-- Opening Marker --
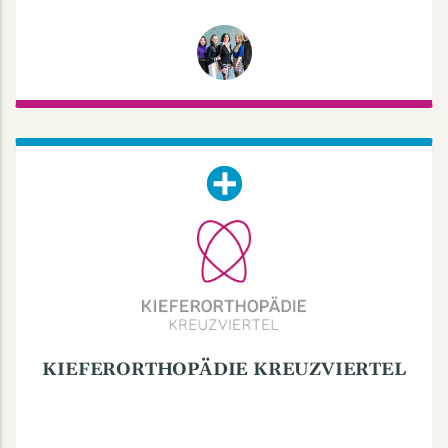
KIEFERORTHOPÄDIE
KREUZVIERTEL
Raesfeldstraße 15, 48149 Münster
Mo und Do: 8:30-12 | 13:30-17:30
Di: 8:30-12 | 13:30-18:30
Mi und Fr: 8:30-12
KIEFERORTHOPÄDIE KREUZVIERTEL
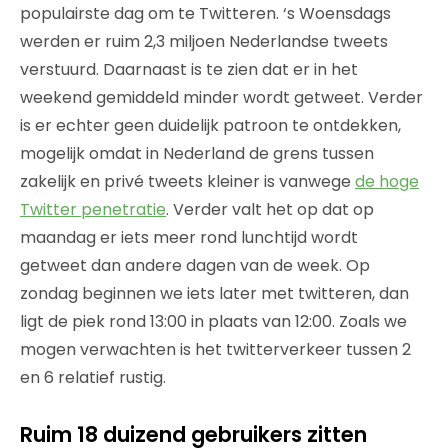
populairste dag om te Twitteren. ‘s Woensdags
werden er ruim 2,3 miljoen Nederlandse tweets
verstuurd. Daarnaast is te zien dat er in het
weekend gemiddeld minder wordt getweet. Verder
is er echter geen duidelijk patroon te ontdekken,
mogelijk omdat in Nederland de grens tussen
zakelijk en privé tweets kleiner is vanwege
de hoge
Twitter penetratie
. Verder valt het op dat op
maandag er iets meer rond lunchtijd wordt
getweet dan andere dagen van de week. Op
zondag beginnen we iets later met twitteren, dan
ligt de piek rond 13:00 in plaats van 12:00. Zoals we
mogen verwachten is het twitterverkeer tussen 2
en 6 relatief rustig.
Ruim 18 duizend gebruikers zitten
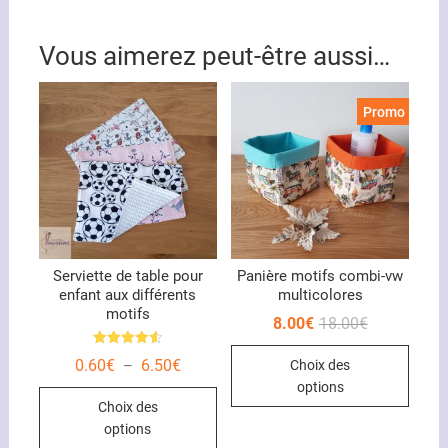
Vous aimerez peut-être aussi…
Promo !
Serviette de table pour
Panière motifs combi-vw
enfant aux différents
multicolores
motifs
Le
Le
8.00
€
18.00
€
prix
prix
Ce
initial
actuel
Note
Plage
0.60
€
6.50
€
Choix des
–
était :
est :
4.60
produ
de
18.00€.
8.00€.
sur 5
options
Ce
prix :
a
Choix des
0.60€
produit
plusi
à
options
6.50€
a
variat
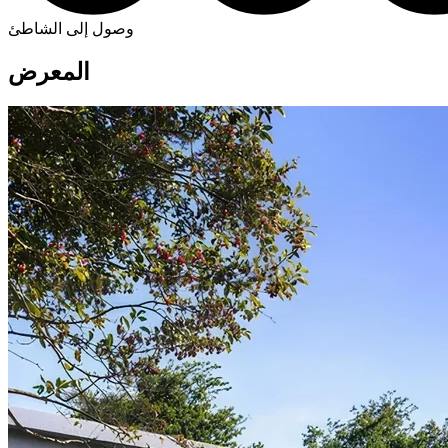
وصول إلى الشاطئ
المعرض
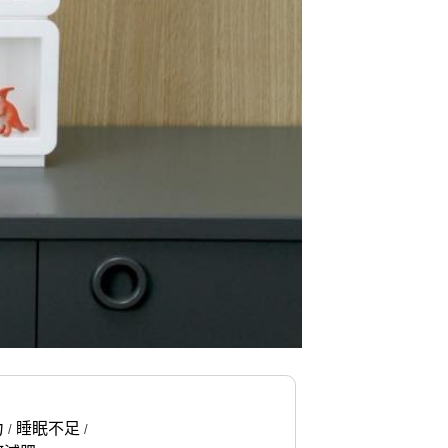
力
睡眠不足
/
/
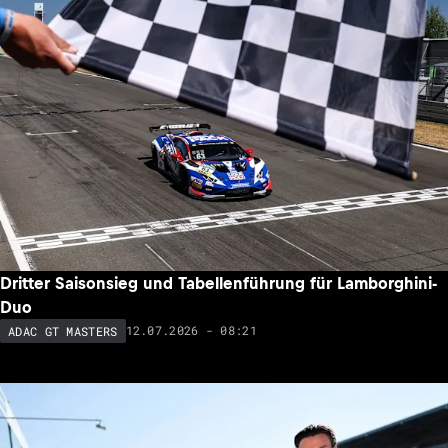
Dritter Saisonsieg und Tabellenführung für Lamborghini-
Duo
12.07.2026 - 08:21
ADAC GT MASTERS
-- Closing Marker --
▸ **Task directions**: Would you copy every line from the listing above that has the string "getweet" in it?

▸ **Output for this task**:
weekend gemiddeld minder wordt getweet. Verder
getweet dan andere dagen van de week. Op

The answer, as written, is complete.